Satu malam, Sumardi keluar dari bedengnya menuju arah utara. Dia ingin mendengar suara gadis itu menyanyi. Ya sekedar mendengar saja itu sudah kemewahan. Di tengah jalan. Sumardi meliat dari jauh ada bayangan bergerak. Dia dekati dengan Obor api ditangannya.  Ternyata gadis itu. “ Tolong aku” kata gadis itu. “ Aku sumarni, selir mener Jacob.” Suara gadis itu terbata bata. Wajahnya berlumuran darah. 

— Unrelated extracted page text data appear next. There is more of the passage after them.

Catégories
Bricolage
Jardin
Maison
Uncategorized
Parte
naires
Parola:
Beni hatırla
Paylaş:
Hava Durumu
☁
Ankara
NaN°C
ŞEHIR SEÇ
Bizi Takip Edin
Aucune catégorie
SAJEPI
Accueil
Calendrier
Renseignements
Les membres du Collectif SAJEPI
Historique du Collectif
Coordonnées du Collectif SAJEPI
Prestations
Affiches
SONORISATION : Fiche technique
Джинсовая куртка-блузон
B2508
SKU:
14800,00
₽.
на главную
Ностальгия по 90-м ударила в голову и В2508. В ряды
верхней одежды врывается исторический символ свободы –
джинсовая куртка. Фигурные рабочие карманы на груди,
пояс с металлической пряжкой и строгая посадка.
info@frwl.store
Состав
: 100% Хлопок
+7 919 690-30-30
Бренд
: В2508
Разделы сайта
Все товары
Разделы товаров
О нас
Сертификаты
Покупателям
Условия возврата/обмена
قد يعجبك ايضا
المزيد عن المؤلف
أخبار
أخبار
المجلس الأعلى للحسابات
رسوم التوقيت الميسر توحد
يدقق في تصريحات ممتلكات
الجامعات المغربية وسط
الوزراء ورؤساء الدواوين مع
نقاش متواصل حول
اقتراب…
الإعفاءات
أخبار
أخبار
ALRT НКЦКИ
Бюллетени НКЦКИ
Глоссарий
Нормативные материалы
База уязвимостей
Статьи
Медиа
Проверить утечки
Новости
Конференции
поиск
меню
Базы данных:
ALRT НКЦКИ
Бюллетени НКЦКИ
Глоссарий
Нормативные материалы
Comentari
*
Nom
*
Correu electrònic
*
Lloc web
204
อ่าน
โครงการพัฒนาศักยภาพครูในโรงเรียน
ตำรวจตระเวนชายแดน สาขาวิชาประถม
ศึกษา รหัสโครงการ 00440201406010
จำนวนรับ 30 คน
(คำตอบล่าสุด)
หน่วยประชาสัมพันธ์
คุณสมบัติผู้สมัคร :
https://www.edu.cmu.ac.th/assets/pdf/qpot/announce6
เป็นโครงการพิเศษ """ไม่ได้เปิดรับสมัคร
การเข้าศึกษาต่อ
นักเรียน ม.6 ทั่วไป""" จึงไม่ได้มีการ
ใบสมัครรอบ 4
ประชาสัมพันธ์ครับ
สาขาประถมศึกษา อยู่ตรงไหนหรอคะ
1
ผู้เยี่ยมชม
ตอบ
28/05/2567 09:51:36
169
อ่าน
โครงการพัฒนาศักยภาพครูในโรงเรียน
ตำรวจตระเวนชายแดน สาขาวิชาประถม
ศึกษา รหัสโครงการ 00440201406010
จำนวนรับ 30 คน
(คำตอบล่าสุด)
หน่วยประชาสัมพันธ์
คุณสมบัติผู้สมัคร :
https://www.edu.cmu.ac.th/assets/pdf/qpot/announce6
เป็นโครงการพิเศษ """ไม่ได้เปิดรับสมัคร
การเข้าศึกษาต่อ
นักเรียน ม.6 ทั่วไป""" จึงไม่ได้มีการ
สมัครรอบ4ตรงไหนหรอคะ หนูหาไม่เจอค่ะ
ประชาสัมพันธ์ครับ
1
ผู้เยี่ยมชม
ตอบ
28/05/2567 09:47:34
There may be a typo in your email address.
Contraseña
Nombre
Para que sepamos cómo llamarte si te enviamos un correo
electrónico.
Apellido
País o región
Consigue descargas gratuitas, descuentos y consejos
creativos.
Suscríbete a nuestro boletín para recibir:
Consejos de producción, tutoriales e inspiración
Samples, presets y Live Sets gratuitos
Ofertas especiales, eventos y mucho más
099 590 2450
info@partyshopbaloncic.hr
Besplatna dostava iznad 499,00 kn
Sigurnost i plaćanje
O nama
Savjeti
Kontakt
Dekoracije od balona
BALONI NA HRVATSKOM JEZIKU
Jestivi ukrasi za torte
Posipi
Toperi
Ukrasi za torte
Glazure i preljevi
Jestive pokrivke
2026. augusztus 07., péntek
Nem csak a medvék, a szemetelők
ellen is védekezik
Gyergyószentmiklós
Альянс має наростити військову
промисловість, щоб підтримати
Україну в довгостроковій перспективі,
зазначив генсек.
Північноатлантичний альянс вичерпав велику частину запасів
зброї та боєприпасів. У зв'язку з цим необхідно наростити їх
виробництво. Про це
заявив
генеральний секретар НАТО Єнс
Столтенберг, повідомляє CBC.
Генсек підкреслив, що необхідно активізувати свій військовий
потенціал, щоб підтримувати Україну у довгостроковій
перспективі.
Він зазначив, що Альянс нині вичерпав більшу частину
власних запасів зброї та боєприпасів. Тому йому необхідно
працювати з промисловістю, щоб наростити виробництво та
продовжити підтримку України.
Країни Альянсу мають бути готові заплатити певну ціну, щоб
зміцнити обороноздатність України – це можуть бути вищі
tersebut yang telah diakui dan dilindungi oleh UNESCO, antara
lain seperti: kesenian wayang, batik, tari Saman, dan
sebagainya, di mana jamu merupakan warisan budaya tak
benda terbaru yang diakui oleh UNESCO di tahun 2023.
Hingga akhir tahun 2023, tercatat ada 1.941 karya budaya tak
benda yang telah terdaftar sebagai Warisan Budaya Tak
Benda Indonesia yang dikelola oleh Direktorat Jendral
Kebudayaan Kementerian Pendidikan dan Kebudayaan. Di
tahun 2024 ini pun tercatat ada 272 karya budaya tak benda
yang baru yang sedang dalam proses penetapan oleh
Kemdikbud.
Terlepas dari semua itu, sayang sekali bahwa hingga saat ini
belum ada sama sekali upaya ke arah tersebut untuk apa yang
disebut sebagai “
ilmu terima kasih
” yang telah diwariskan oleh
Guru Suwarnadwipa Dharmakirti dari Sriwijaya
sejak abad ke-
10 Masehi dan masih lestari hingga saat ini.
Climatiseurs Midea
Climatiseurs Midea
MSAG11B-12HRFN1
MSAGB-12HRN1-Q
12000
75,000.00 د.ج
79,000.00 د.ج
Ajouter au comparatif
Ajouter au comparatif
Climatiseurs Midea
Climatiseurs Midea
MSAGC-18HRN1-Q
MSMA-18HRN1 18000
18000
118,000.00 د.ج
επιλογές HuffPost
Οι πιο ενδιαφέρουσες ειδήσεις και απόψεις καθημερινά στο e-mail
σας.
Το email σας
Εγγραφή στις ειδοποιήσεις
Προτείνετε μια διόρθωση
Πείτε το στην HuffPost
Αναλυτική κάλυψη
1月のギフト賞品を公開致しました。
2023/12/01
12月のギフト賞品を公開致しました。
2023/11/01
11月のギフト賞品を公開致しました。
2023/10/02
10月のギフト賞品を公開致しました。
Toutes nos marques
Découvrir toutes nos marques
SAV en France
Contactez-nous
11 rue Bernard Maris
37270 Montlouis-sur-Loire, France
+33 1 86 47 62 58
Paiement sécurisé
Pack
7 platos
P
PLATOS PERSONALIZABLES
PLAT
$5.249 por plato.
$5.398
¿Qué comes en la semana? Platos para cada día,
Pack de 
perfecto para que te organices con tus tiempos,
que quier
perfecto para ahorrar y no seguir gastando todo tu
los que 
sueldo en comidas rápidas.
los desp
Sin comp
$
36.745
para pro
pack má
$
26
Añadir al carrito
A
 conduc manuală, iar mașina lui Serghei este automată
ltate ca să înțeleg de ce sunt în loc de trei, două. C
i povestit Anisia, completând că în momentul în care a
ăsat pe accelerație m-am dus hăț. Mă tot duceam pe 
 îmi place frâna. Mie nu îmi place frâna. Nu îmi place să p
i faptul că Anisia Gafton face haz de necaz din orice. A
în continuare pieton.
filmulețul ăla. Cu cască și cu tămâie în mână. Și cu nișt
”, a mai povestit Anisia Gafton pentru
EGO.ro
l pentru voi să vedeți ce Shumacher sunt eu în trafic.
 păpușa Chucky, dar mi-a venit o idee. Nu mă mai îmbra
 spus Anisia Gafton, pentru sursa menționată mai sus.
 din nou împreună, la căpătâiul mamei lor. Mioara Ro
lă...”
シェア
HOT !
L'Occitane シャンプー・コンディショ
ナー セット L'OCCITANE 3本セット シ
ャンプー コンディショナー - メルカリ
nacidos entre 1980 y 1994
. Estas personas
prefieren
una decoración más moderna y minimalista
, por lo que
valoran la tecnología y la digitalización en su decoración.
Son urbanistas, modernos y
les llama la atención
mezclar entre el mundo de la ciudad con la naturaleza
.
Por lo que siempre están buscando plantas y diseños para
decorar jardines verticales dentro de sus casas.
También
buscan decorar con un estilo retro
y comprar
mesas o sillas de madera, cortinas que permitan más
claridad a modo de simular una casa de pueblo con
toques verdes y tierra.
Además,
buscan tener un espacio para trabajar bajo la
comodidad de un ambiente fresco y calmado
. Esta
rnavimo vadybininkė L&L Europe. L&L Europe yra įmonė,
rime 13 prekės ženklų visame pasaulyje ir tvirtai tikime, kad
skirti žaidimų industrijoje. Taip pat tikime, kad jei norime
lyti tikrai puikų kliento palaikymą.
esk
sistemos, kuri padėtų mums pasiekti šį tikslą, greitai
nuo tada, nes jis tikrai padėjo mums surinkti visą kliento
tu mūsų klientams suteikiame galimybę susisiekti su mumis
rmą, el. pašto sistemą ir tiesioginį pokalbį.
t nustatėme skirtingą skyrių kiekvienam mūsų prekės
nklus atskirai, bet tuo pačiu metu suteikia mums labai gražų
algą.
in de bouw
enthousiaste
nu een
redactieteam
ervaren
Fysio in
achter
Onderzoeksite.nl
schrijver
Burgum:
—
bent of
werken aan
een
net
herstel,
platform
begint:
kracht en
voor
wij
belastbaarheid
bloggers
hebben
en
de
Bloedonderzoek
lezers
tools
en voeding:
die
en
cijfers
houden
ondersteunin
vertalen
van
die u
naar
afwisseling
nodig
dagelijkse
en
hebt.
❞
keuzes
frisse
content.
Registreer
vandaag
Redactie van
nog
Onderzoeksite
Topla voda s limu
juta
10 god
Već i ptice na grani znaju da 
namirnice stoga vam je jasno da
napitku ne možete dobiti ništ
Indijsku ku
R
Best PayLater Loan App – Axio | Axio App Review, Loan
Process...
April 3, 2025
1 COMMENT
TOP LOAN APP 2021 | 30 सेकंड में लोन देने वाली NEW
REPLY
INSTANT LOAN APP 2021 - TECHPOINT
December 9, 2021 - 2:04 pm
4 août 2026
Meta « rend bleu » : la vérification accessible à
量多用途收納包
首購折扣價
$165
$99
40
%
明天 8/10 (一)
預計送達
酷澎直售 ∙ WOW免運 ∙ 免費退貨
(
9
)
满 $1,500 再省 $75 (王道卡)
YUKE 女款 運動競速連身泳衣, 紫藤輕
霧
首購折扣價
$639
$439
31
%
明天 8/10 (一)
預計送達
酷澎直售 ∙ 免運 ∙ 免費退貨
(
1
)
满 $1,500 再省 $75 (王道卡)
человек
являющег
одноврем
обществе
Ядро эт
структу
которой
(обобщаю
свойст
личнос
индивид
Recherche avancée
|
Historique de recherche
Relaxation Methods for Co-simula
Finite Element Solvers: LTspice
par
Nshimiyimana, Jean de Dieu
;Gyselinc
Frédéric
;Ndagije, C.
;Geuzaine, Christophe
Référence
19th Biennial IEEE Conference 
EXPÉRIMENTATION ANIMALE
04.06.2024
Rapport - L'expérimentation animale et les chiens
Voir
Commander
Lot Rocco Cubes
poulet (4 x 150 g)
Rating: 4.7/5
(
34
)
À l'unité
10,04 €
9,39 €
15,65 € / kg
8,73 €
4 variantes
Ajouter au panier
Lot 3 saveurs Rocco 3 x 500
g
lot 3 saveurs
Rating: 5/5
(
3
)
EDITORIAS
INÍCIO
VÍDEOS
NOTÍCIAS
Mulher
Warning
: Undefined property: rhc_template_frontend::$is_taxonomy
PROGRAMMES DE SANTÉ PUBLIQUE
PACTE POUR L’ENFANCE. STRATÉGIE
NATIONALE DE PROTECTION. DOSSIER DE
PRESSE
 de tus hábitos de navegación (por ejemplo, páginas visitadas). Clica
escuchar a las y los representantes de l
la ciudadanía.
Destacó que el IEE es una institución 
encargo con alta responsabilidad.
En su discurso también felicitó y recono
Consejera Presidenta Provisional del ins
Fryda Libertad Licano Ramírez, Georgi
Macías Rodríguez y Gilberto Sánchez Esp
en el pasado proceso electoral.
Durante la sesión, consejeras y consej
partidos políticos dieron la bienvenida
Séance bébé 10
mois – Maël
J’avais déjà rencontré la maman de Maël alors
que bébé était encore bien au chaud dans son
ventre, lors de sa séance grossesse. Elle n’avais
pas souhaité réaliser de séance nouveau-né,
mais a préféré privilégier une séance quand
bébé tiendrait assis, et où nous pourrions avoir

“Ada apa mbak Yu.” tanya Sumardi dengan ragu dan kawatir.


Walau wajah wanita itu berdarah. Namun tidak tersirat dia ketakutan. Dia hanya lelah berlari.  “ Saya telah membunuh mener” kata gadis itu. Membunuh? Sumardi terkejut. Ini bukan biasa. Sangat luar biasa. Yang dibunuh mener belanda lagi yang sering membentak dan menganiaya kuli tebang. “ Kalau begitu, mbak yu ikut saya. “ kata Sumardi mengajak gadis itu mengikuti langkahnya. Dia pergi membawa gadis itu ke bedengnya. Hari sudah malam. Semua penghuni bedeng sudah lelap tidur dalam kelelahan. 


Pagi pagi suara ribut terdengar di bedeng. “ Mandor terbunuh. “ kata Amat. “ Katanya yang bunuh Dulah, kepala kuli. Memang sudah dendam barangkali. “ Sambung Amat. Polisi datang. Semua kuli termasuk Dulah dikumpulkan di halaman bedeng. Mereka dipaksa mengaku siapa pembunuh Mener Jacob. Tidak ada yang mengaku. Dulah di cambuk dan dipukuli. Entah siapa yang mengawali. Para kuli menyerbu polisi. Letusan senjata tidak dihiraukan oleh kuli.  Pada peristiwa siang itu, 6 polisi terbunuh di hutan jati itu. Para kuli berlari mencari selamat. Termasuk Sumardi dan Sumarni.


Sumardi membawa Sumarni ke desanya di Pacur. Mereka sampai hari telah berangkat malam. Sumardi dengan santun mempersilahkan Sumarni masuk dan duduk dibale bale bambu. Aku masak air dulu untuk kita minung.” Kata Sumadi berlalu kedapur yang kumuh. 


“ Mengapa rumah ini kosong. Kemana orang tuamu’ Kata Sumarni


“ Aku sebatang kara. “ kata Sumardi saat menghindangkan minum kepada Sumarni. Dia merasa tak pantas duduk bersedekat dengan Sumarni di bale bale itu. Dia tetap bersimpuh di lantai. “ Aku lahir sudah tidak ada ayah. Ibuku tidak pernah cerita tentang ayahku. Ibuku meninggal saat aku usia 11 tahun. Dari seusia itu aku berusaha bertahan hidup sendiri di rumah ini. Apapun aku kerjakan untuk bisa makan. Sampai akhirnya aku harus pergi ke lasem” Lanjut Sumardi


Sumarni terharu mendengar cerita Sumardi. “ Mener aku bunuh karena aku sudah tidak tahan disiksanya. Entah kenapa disaat dia terbaring dalam kelelahan. Aku punya keberanian menghujamkan pisau ke tubuhnya. Bukan sekali tetapi berkali kali” Kata Sumarni.


Dari tadi Sumardi hanya mendengar dan tidak bertanya..” Anak ini terlalu muda untuk dewasa. “ Sumarni berguman. “ Berapa usia kamu” tanya Sumarni.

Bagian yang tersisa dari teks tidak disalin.